Phase-field modelling and simulations of phase separation in the two-phase nuclear glass Na2O-SiO2-MoO3

Werner Verdier (CEA Saclay)

During the vitrification of nuclear waste enriched in molybdenum, phase separation may occur following the nucleation and growth regime, with the molybdenum segregating to the daughter phase. The present work, as part of the CEA project SIVIT, aims to model and simulate this phase separation at the scale of the interface separating the two liquid phases of the melted glass. To this end, the modelling must satisfy a number of constraints: tracking a fully-resolved interface; accounting for the chemical diffusion (which drives the growth dynamics) and the flow dynamics and the effects of each on the motion of the interfaces; and the respect of the equation of state of the glass (here, the model ternary glass Na2O-SiO2-MoO3).
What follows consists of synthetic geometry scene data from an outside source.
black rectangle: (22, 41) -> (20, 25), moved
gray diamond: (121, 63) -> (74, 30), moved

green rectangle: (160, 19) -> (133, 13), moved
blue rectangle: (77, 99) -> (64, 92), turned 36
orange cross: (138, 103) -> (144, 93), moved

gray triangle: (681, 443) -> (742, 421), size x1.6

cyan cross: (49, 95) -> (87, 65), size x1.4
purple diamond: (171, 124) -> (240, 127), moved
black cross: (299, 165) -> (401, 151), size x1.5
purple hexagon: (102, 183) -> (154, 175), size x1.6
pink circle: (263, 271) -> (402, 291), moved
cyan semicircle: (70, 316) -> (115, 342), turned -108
Simulations of the model must also have a high numerical efficiency to allow for comparisons in three dimensions and at a satisfying scale with experimental observations. To fulfil these requirements, we formulate a model based on the phase-field theory with a grand potential formulation coupled to the diffusion of the chemical components and to the incompressible Navier-Stokes equations. We discretize this model with the lattice Boltzmann method and implement it in a new high-performance simulation code, LBM_saclay, able to exploit the multi-GPU architectures of modern supercomputers. We then demonstrate the capability of the model to quantitatively reproduce the growth dynamics after nucleation and the influence of flow and sedimentation on these dynamics.